While blended families are the most common type of family unit, another interesting trend is developing. According to the U.S. Census Bureau, nearly three million children are being reared in homes headed by grandparents.
According to a University of North Carolina-Chapel Hill research study published earlier this year, grandparent-headed households increased by 26.1 percent between 2001 and 2010. Reviewing data from the National Board of Labor, Internal Revenue Service and Census Bureau, the UNC report attributes this trend to a number of factors like the economy, family dissolutions and out-of-wedlock births.
Sometimes grandparents step into the parental role because of challenges facing the biological parents including financial hardships, illness or other dire circumstance. Other times, child neglect or abuse convictions against a parent may result in grandparents gaining custody of their grandchildren.

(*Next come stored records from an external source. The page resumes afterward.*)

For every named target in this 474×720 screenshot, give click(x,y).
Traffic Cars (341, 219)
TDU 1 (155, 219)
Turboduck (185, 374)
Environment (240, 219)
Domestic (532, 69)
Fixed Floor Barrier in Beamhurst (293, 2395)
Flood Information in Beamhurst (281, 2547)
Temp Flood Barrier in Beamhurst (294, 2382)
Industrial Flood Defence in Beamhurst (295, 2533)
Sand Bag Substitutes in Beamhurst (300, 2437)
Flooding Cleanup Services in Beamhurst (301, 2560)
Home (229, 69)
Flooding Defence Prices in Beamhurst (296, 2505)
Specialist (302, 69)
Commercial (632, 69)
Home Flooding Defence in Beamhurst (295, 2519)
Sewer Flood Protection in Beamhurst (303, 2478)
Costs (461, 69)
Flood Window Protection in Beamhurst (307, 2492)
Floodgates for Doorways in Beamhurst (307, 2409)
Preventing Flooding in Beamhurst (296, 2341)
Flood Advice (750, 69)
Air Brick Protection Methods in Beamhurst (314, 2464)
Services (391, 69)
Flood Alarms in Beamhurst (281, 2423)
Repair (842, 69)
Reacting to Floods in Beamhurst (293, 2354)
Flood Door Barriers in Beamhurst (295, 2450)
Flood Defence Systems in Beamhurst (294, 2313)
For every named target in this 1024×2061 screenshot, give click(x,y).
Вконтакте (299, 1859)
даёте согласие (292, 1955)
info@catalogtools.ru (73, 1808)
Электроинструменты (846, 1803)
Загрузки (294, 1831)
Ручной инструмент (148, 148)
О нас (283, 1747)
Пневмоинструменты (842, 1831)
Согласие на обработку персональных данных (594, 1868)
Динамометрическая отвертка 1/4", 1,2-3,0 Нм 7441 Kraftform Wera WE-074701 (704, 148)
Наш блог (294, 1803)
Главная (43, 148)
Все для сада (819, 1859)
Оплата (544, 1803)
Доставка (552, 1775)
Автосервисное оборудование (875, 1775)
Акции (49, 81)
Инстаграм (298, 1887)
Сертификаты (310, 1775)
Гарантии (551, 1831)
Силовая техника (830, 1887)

Generally speaking, grandparents do not have specific rights to parent or visit with their grandchildren based on their grandparent status. The ability of a grandparent to have access to their grandchildren is usually dependant on the willingness of the child’s parents to allow access. Court proceedings, however, may alter grandparents’ rights, in certain circumstance granting the grandparents visitation or temporary or permanent custody.
The implications of this trend are far-reaching. Grandparents are pressing for more legal rights over their grandchildren. In Kansas, Senate Bill 52, sponsored by Wichita Senator Oletha Faust-Goudeau, seeks to make grandparents automatic parties in social services- or state agency-related matters. Just last year, Ohio State Senator Kirk Schuring, a champion for grandparents’ visitation rights, proposed that grandparents be given more statutory rights.
As cultural, economic and social change continues, the face of families will continue to shift. The rights, or lack of rights, of those truly caring for America’s youth should be carefully considered.